Of course, nothing is guaranteed when one is pushing the forefront, so it is also entirely possible that the LHC will reveal none of the above, maybe nothing new at all! For physicists, discovering nothing might be almost more interesting than discovering something, because not seeing what we expect would mean that all of our current theoretical ideas are wrong, and we have to go back to the drawing board.
In this regard, Weisskopf’s comparison is also worth reflecting upon as we recall that Gothic Cathedrals, like their modern counterparts, strained the purse strings of the communities where they were built. The LHC’s cost has been in the neighbourhood of $8 billion. In a practical world, particularly one in which government deficits and basic human needs abound, one may reasonably ask whether such public largesse can be afforded to such a minority of special interest, particle physicists, especially when new discoveries are not guaranteed.
One argument is that the cost of the LHC, built as part of an international collaboration over a decade, pales in comparison to the cost of other government outlays, including, for example the costs that were associated with maintaining the war in Iraq for a few months. But it is disingenuous to compare apples and oranges. The real question is whether we as a culture can afford not to pursue the questions about the universe that have baffled us for millennia, especially now that we may have the capability to discern the answers.

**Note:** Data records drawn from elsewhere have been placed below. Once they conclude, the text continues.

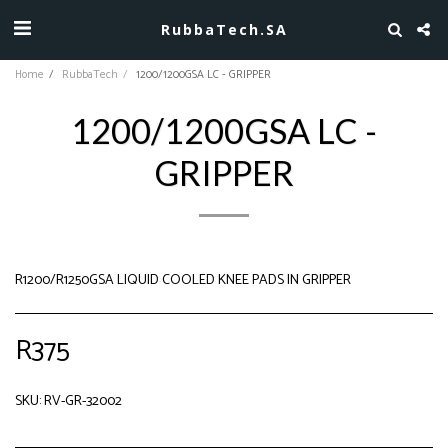
RubbaTech.SA
Home
RubbaTech
1200/1200GSA LC - GRIPPER
1200/1200GSA LC -
GRIPPER
R1200/R1250GSA LIQUID COOLED KNEE PADS IN GRIPPER
R
375
SKU:
RV-GR-32002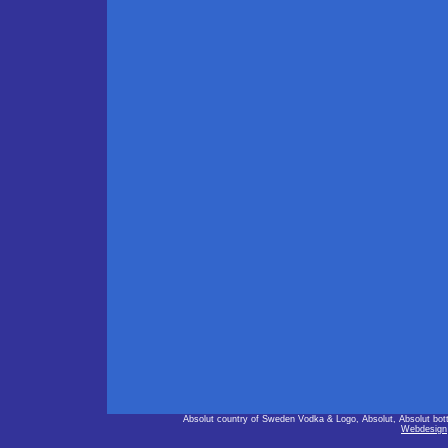
Absolut country of Sweden Vodka & Logo, Absolut, Absolut bot
Webdesign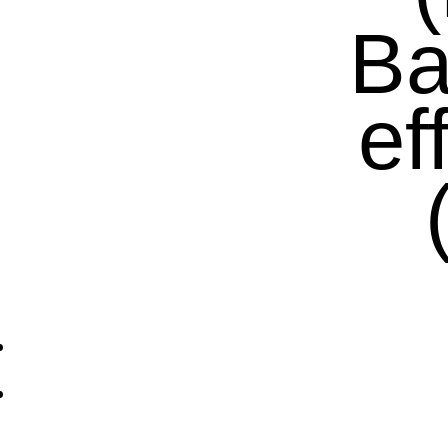
Ba
ef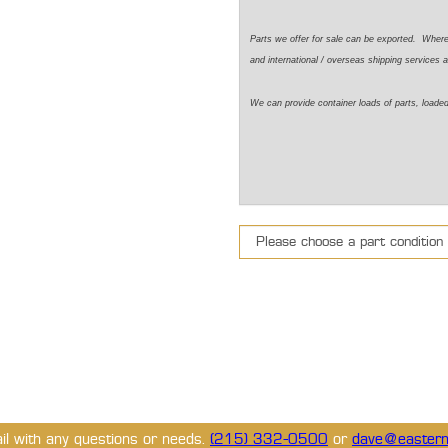
Parts we offer for sale can be exported. Wher
and international / overseas shipping services a
We can provide container loads of parts, loaded
ail with any questions or needs.
(215) 332-0500
or
dave@eastern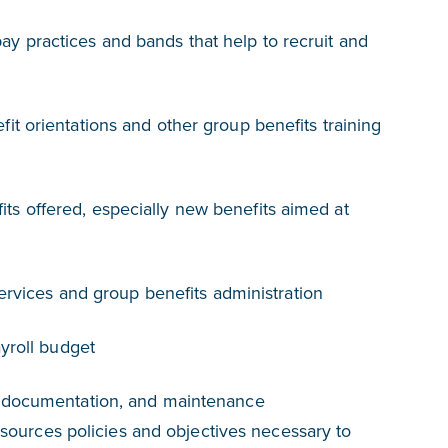
 practices and bands that help to recruit and
t orientations and other group benefits training
s offered, especially new benefits aimed at
services and group benefits administration
ayroll budget
 documentation, and maintenance
rces policies and objectives necessary to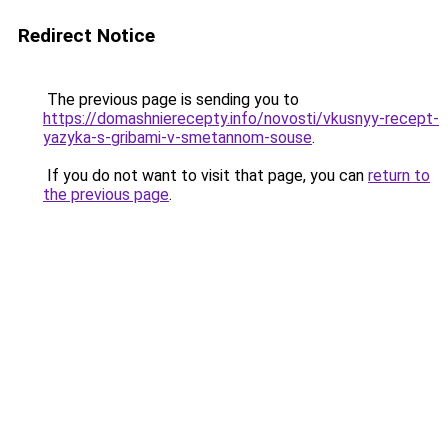
Redirect Notice
The previous page is sending you to
https://domashnierecepty.info/novosti/vkusnyy-recept-
yazyka-s-gribami-v-smetannom-souse
.
If you do not want to visit that page, you can
return to
the previous page
.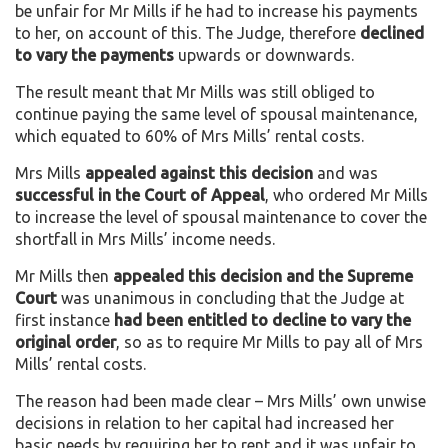
be unfair for Mr Mills if he had to increase his payments
to her, on account of this. The Judge, therefore
declined
to vary the payments
upwards or downwards.
The result meant that Mr Mills was still obliged to
continue paying the same level of spousal maintenance,
which equated to 60% of Mrs Mills’ rental costs.
Mrs Mills
appealed against this decision
and was
successful in the Court of
Appeal
, who ordered Mr Mills
to increase the level of spousal maintenance to cover the
shortfall in Mrs Mills’ income needs.
Mr Mills then
appealed this decision and the Supreme
Court
was unanimous in concluding that the Judge at
first instance
had been entitled to decline to vary the
original order
, so as to require Mr Mills to pay all of Mrs
Mills’ rental costs.
The reason had been made clear – Mrs Mills’ own unwise
decisions in relation to her capital had increased her
basic needs by requiring her to rent and it was unfair to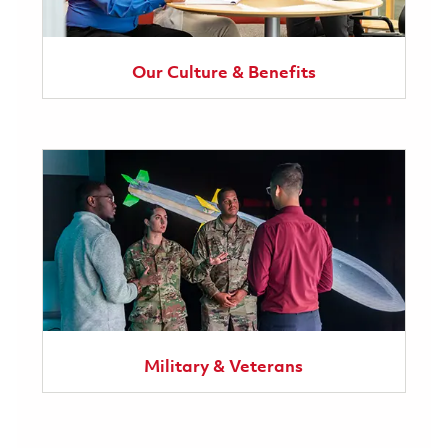
Our Culture & Benefits
Military & Veterans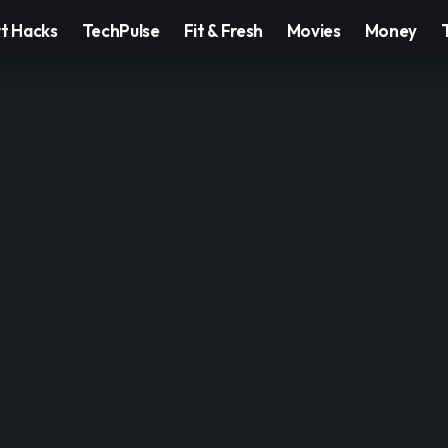
t Hacks
TechPulse
Fit & Fresh
Movies
Money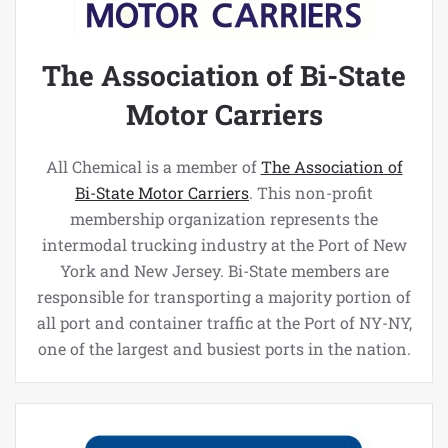
The Association of Bi-State
Motor Carriers
All Chemical is a member of
The Association of
Bi-State Motor Carriers
. This non-profit
membership organization represents the
intermodal trucking industry at the Port of New
York and New Jersey. Bi-State members are
responsible for transporting a majority portion of
all port and container traffic at the Port of NY-NY,
one of the largest and busiest ports in the nation.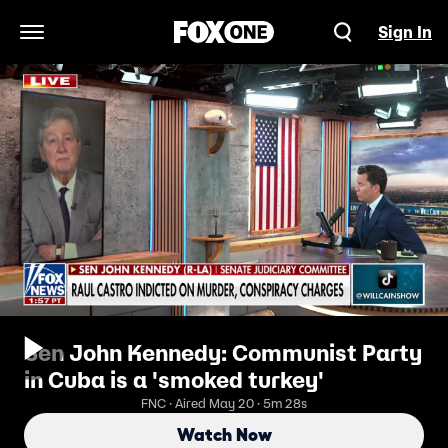
Sign In
Open Navigation Menu
Sen John Kennedy: Communist Party
in Cuba is a 'smoked turkey'
FNC · Aired May 20 · 5m 28s
Watch Now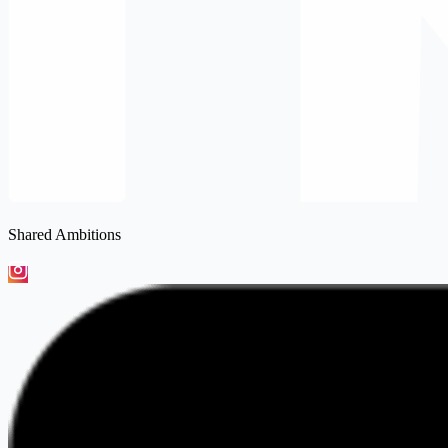
Shared Ambitions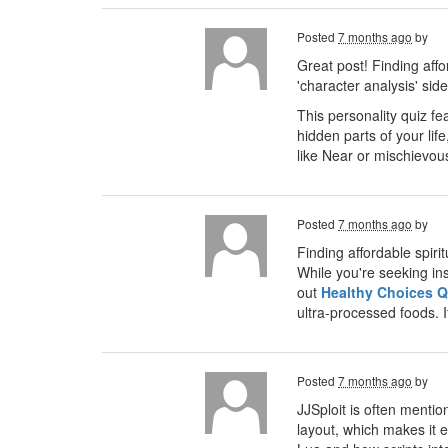
Posted
7 months ago
by
Great post! Finding aff
'character analysis' si
This personality quiz fe
hidden parts of your lif
like Near or mischievous 
Posted
7 months ago
by
Finding affordable spiri
While you're seeking ins
out
Healthy Choices Q
ultra-processed foods. I
Posted
7 months ago
by
JJSploit is often menti
layout, which makes it e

Science is often celebrated as the source of technology, and the technological side-benefits associated with building large accelerators have been pervasive, including development of the large-scale parallel computing technology, and the development of the World Wide Web, which occurred at CERN, where the LHC now sits. But the greatest value of such scientific research may not be technological, but cultural.
Science, like great art, music or literature compels us to reassess our place in the universe - to question where we come from, and where we are going. To turn our back on these questions is to dismiss our cultural inheritance. We should thus consider continuing our explorations of the universe as a cultural imperative.
When Robert Wilson, the first director of the Fermi National Accelerator Laboratory near Chicago was summoned before a US House of Representatives committee to justify the exorbitant cost of his accelerator, he was asked whether it would aid in the defence of the nation. He answered, "It has nothing to do directly with defending our country, except to make it worth defending."
High school students today do not study the plumbing of the ancient Greeks, but we hope they still marvel at the elegance of Plato and Socrates. When we think of the great civilizations that have come before us, we associate their greatness with the ideas that drove their culture forward. The Large Hadron Collider, and the discoveries it may make, will be a part of our legacy for future generations.
Will the LHC live up to our hopes for grand discoveries? No one knows. But even the worst case scenario will tell us that many of the remarkable ideas developed in physics over the past three decades - ideas that have inspired many among the best and brightest young minds - may have to be supplanted by even more exciting ideas yet to be born.
The LHC has the possibility of providing otherwise unimaginable insights that illuminate our brief existence here on this lonely planet. It is therefore the next immodest step in the noble tradition of unlocking the mysteries of the heavens. That is its ultimate justification.